╭─ Provided entries
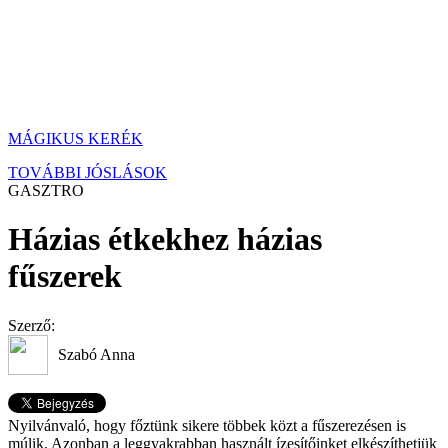
MÁGIKUS KERÉK
TOVÁBBI JÓSLÁSOK
GASZTRO
Házias étkekhez házias
fűszerek
Szerző:
Szabó Anna
Nyilvánvaló, hogy főztünk sikere többek közt a fűszerezésen is
múlik. Azonban a leggyakrabban használt ízesítőinket elkészíthetjük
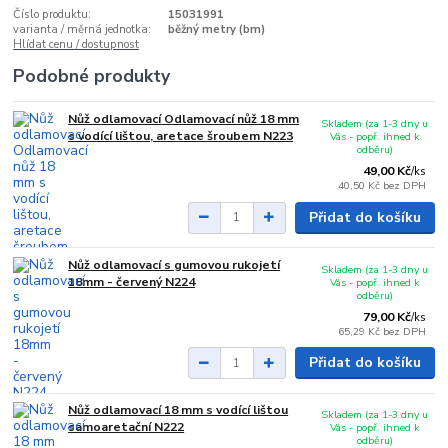
Číslo produktu:
15031991
varianta / měrná jednotka:
běžný metry (bm)
Hlídat cenu / dostupnost
Podobné produkty
Nůž odlamovací Odlamovací nůž 18 mm
Skladem (za 1-3 dny u
s vodící lištou, aretace šroubem N223
Vás - popř. ihned k
odběru)
49,00 Kč
/
ks
40,50 Kč
bez DPH
Přidat do košíku
Nůž odlamovací s gumovou rukojetí
Skladem (za 1-3 dny u
18mm - červený N224
Vás - popř. ihned k
odběru)
79,00 Kč
/
ks
65,29 Kč
bez DPH
Přidat do košíku
Nůž odlamovací 18 mm s vodící lištou
Skladem (za 1-3 dny u
samoaretační N222
Vás - popř. ihned k
odběru)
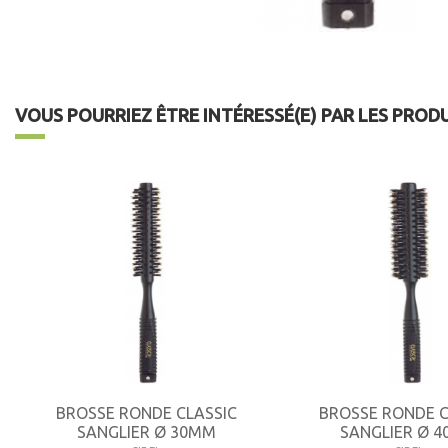
VOUS POURRIEZ ÊTRE INTÉRESSÉ(E) PAR LES PROD
BROSSE RONDE CLASSIC
BROSSE RONDE C
SANGLIER Ø 30MM
SANGLIER Ø 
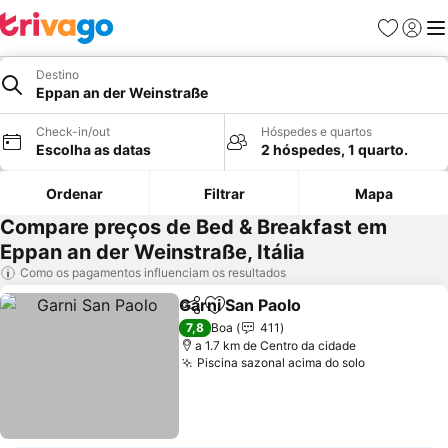
Favoritos
Iniciar
Me
Destino
Eppan an der Weinstraße
Check-in/out
Hóspedes e quartos
Escolha as datas
2 hóspedes, 1 quarto.
Ordenar
Filtrar
Mapa
Compare preços de Bed & Breakfast em
Eppan an der Weinstraße, Itália
Como os pagamentos influenciam os resultados
Garni San Paolo
Partilhar
Adicionar aos favoritos
Ver preços
7,8
Boa
411
a 1.7 km de Centro da cidade
Piscina sazonal acima do solo
Ver preços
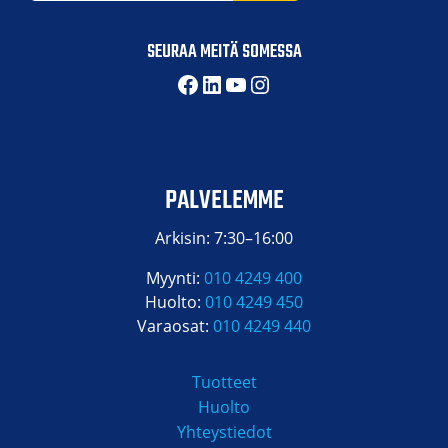
SEURAA MEITÄ SOMESSA
Facebook
LinkedIn
YouTube
Instagram
PALVELEMME
Arkisin: 7:30–16:00
Myynti:
010 4249 400
Huolto:
010 4249 450
Varaosat:
010 4249 440
Tuotteet
Huolto
Yhteystiedot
╰─
Work to be completed
Each line in the listing above that includes the word "BROSSE" needs to be copied out.

Response
BROSSE RONDE CLASSIC
BROSSE RONDE C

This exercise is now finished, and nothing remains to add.